Thanks for reading ❤

kort

answer to dailyprompt-2010

that’s what I was called often, the short weird one. They kept repeating the word ‘kort’ so one day when we had a lessons where we could talk about important topics I spoke about how it was bothering me a lot. It was a part of my Asperger syndrome that I sometimes could not understand why they bullied me so much, I got diagnosed not before age 17 years so in 4th grade I didn’t get the right help in school to deal with mean girls and the male bully named Kim. I mostly disliked school because of the bullies and I couldn’t concentrate on my school work, very lucky I was sharp and intelligent by nature because that really helped me learn despite this quite difficult time.

so my nickname was related to my short height; I’m of Arctic origins unlike my classmates who were unusually tall Nordic kids with strong xenophobic tendency from local town culture.

thanks for listening to my story and have a good day everyone ❤

cloudB/cloudberry story

answer to dailyprompt-2010

what’s the story of my nickname?

my blogs name has a story, I had a profile on a website using the nickname cloudB online. Unfortunately I was kicked out, but it got me where I’m online right now so nothing is meaningless.

It’s from my ancient roots in Northern Scandinavia and Finland; we use cloudberries as part of our cultures, my family like to make cloudberries in dessert or jam/(syltetøy) so it’s deep in our roots.

And I wish you happy mid week from here in the Arctic regions ❤

Sleeping beauty

another answer to dailyprompt-2010

my classmate called me ‘Tornerose’ because I arrive late to class in the mornings. I really was difficult waking up and actually get out of bed. Sadly for me I also had nocturnal enuresis so I had this routine when I woke up. Not going into much details. I had a slightly long walk for school so I had to walk fast to arrive in time for lessons. This was in 5th grade level. But the funny thing was it wasn’t percieved by me as an insult really, I’ve been through much worse names called.

so my nickname was Tornerose/Sleeping beauty back then in mid 2000s Norway. Some names stick around and others are just a moment in time. Btw, my current first given name is Torunn 🤭❤️

ándagassii, áhčči

Mun áiggun dan bures. Váttisvuohta lea ahte in ádde du. ándagassii, áhčči

answer to dailyprompt-2010

What’s the story of my nickname?

my family and including my fathers side are of Sámi origins a lot, we have a certain look that can be visible to some people in society. I’ve taken different DNA-tests with MyHeritage and 23andMe and father has taken MyHeritage DNA-test to make me happy to know our family and ethnicity estimates. The new MyHeritage ethnicity estimate is different from earlier version so I’ll refer to the menu on right side with my ethnicity estimates.

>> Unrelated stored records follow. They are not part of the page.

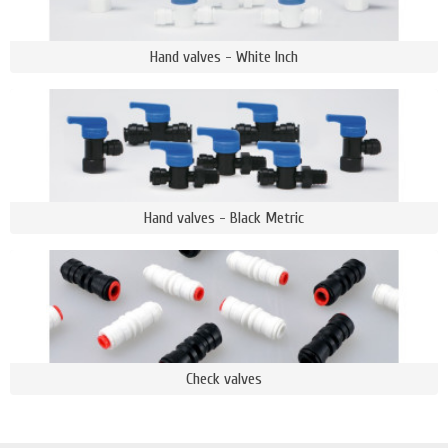
Hand valves - White Inch
Hand valves - Black Metric
Check valves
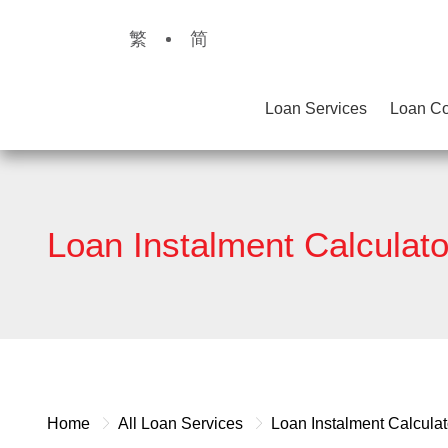
繁
简
Loan Services
Loan Co
Loan Instalment Calculato
Home
All Loan Services
Loan Instalment Calculat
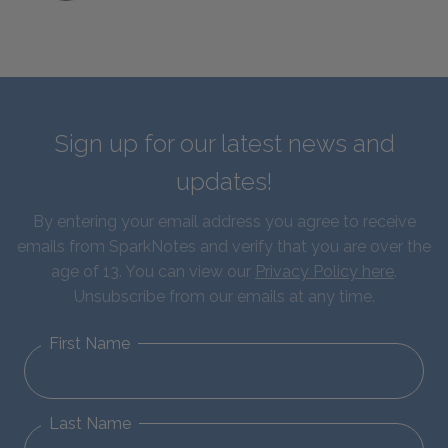
Sign up for our latest news and
updates!
By entering your email address you agree to receive
emails from SparkNotes and verify that you are over the
age of 13. You can view our
Privacy Policy here
.
Unsubscribe from our emails at any time.
First Name
Last Name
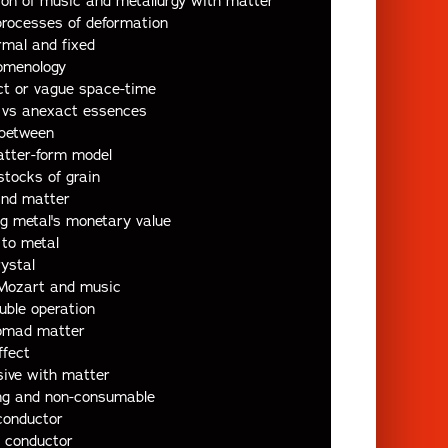
ion of music and metallurgy with matter
processes of deformation
rmal and fixed
omenology
ct or vague space-time
l vs anexact essences
-between
atter-form model
stocks of grain
and matter
ng metal's monetary value
 to metal
rystal
 Mozart and music
uble operation
nomad matter
ffect
sive with matter
ing and non-consumable
conductor
 conductor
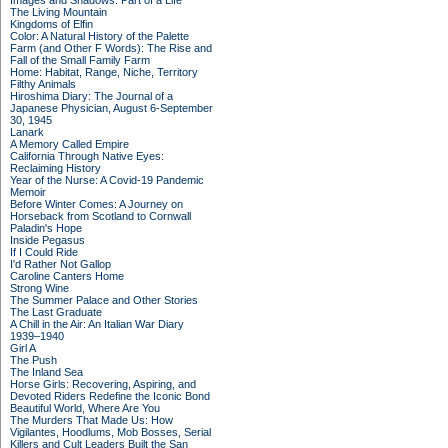
Images and Shadows: Part of a Life
The Living Mountain
Kingdoms of Elfin
Color: A Natural History of the Palette
Farm (and Other F Words): The Rise and
Fall of the Small Family Farm
Home: Habitat, Range, Niche, Territory
Filthy Animals
Hiroshima Diary: The Journal of a
Japanese Physician, August 6-September
30, 1945
Lanark
A Memory Called Empire
California Through Native Eyes:
Reclaiming History
Year of the Nurse: A Covid-19 Pandemic
Memoir
Before Winter Comes: A Journey on
Horseback from Scotland to Cornwall
Paladin's Hope
Inside Pegasus
If I Could Ride
I'd Rather Not Gallop
Caroline Canters Home
Strong Wine
The Summer Palace and Other Stories
The Last Graduate
A Chill in the Air: An Italian War Diary
1939–1940
Girl A
The Push
The Inland Sea
Horse Girls: Recovering, Aspiring, and
Devoted Riders Redefine the Iconic Bond
Beautiful World, Where Are You
The Murders That Made Us: How
Vigilantes, Hoodlums, Mob Bosses, Serial
Killers and Cult Leaders Built the San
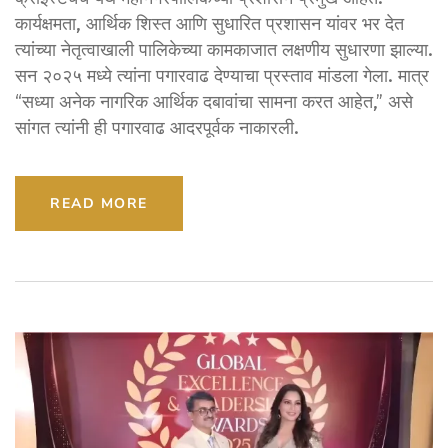
कार्यक्षमता, आर्थिक शिस्त आणि सुधारित प्रशासन यांवर भर देत
त्यांच्या नेतृत्वाखाली पालिकेच्या कामकाजात लक्षणीय सुधारणा झाल्या.
सन २०२५ मध्ये त्यांना पगारवाढ देण्याचा प्रस्ताव मांडला गेला. मात्र
“सध्या अनेक नागरिक आर्थिक दबावांचा सामना करत आहेत,” असे
सांगत त्यांनी ही पगारवाढ आदरपूर्वक नाकारली.
READ MORE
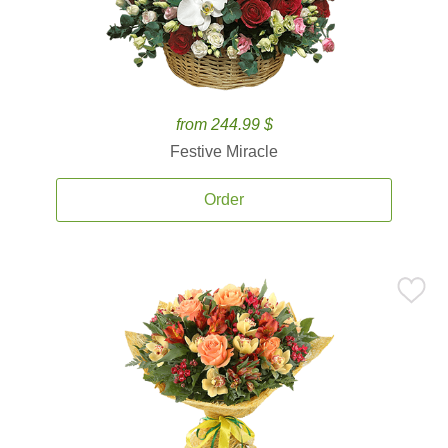
from 244.99 $
Festive Miracle
Order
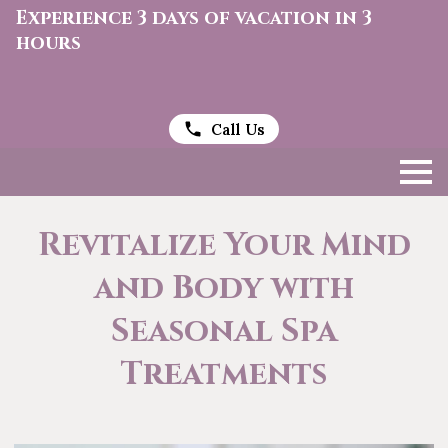
Experience 3 days of vacation in 3
hours
Call Us
Revitalize Your Mind
and Body with
Seasonal Spa
Treatments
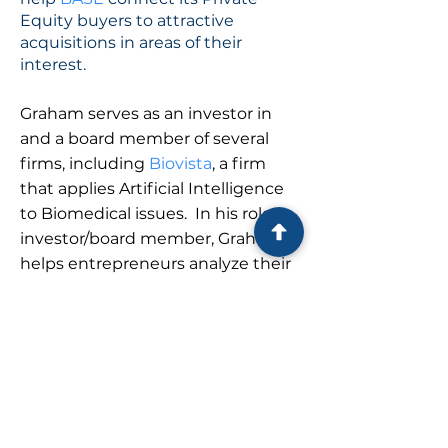
Equity buyers to attractive
acquisitions in areas of their
interest.
Graham serves as an investor in
and a board member of several
firms, including
Biovista
, a firm
that applies Artificial Intelligence
to Biomedical issues. In his role as
investor/board member, Graham
helps entrepreneurs analyze their
operations and obtain and
maintain their financing.
Graham Anthony received an MBA
from The Darden School and a BA
from The College of Arts &
Sciences, both at the University of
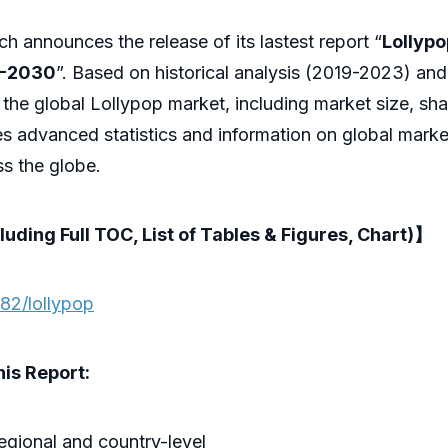
 announces the release of its lastest report “
Lollypo
4-2030
”. Based on historical analysis (2019-2023) and
 the global Lollypop market, including market size, sh
es advanced statistics and information on global marke
s the globe.
luding Full TOC, List of Tables & Figures, Chart)】
82/lollypop
is Report:
regional and country-level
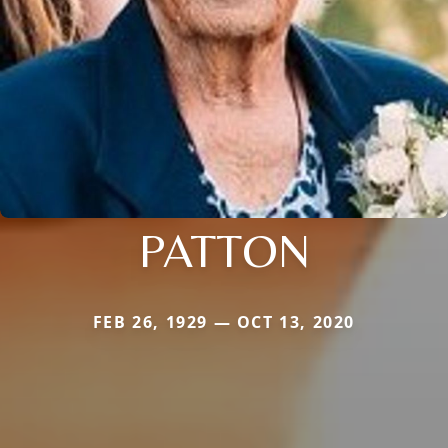
PATTON
FEB 26, 1929 — OCT 13, 2020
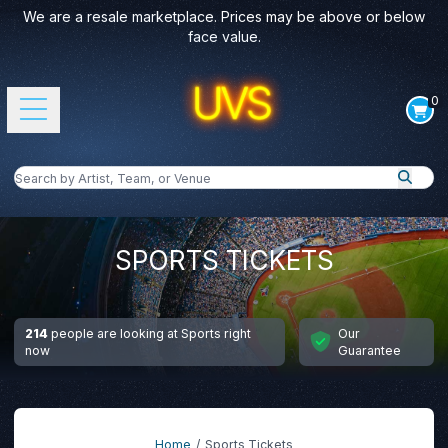
We are a resale marketplace. Prices may be above or below
face value.
0
Open main menu
Search by Artist, Team, or Venue
Search
SPORTS TICKETS
214
people are looking at Sports right
Our
now
Guarantee
Home
Sports Tickets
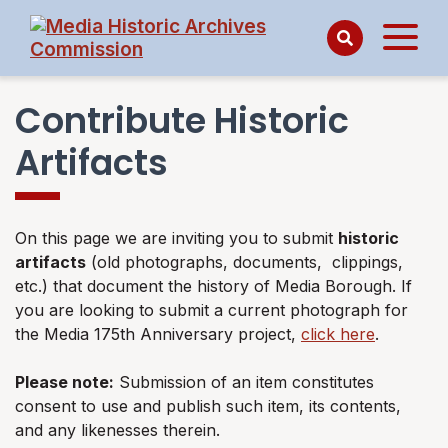
Contribute Historic
Artifacts
On this page we are inviting you to submit
historic
artifacts
(old photographs, documents, clippings,
etc.) that document the history of Media Borough. If
you are looking to submit a current photograph for
the Media 175th Anniversary project,
click here
.
Please note:
Submission of an item constitutes
consent to use and publish such item, its contents,
and any likenesses therein.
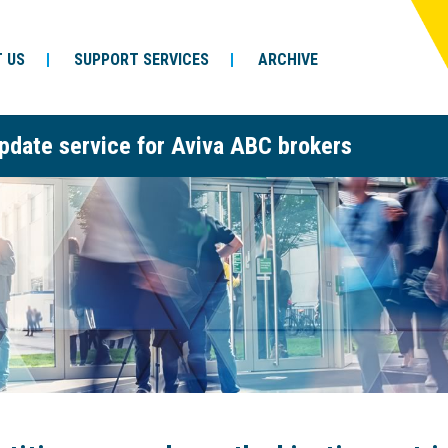
 US
SUPPORT SERVICES
ARCHIVE
pdate service for Aviva ABC brokers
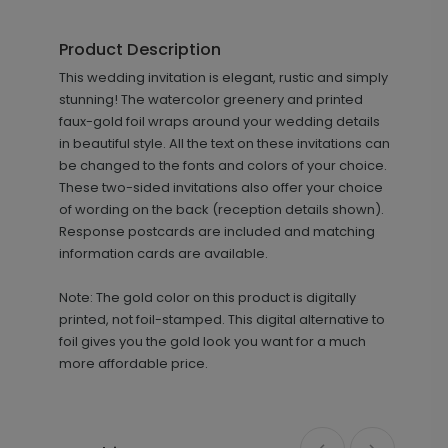
Product Description
+ $69.00
This wedding invitation is elegant, rustic and simply
+ Add
stunning! The watercolor greenery and printed
faux-gold foil wraps around your wedding details
in beautiful style. All the text on these invitations can
be changed to the fonts and colors of your choice.
These two-sided invitations also offer your choice
of wording on the back (reception details shown).
Response postcards are included and matching
information cards are available.
Eternity - Wedding Program
PG1016
Note: The gold color on this product is digitally
printed, not foil-stamped. This digital alternative to
foil gives you the gold look you want for a much
more affordable price.
+ $110.00
+ Add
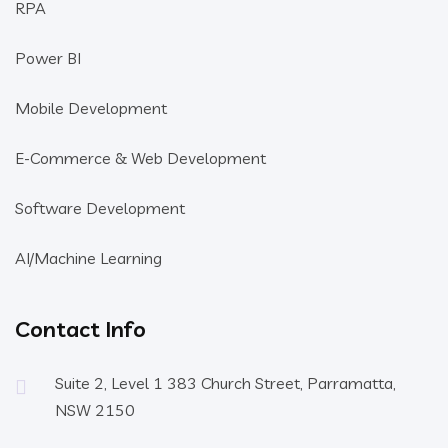
RPA
Power BI
Mobile Development
E-Commerce & Web Development
Software Development
AI/Machine Learning
Contact Info
Suite 2, Level 1 383 Church Street, Parramatta,
NSW 2150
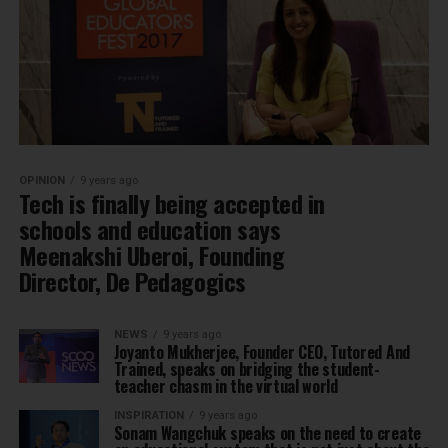
OPINION
9 years ago
Tech is finally being accepted in
schools and education says
Meenakshi Uberoi, Founding
Director, De Pedagogics
NEWS
9 years ago
Joyanto Mukherjee, Founder CEO, Tutored And
Trained, speaks on bridging the student-
teacher chasm in the virtual world
INSPIRATION
9 years ago
Sonam Wangchuk speaks on the need to create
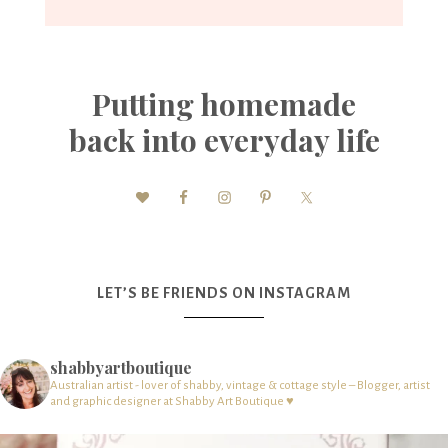
Putting homemade
back into everyday life
LET’S BE FRIENDS ON INSTAGRAM
shabbyartboutique
Australian artist - lover of shabby, vintage & cottage style – Blogger, artist
and graphic designer at Shabby Art Boutique ♥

my father got the nickname ‘Gilbert the Lapp’ because he was different and victim of severe bullying and xenophobic abuse. My fathers name isn’t Gilbert btw.

polarMidnight, my nickname here is from the conditions in natural light of our Arctic environment, polar nights during some months of the winter and the Midnight sun in most of our summer time. Cloudberry is from culture in Finnmark county of the use of the cloudberry in food, drinks and last but not all least; dessert.

I don’t have a close relationship with my father, he is suffering from chronic addictions to several substances and had a difficult past including childhood and youth adversity and he was the victim of a serious hate crime.

My father on earlier version of MyHeritage ethnicity estimate had Scandinavian/Sámi, Finnish/Sámi, Greek/Southern Italian, Arctic indigenous/Inuit, Central Asian, West Asian and indigenous American.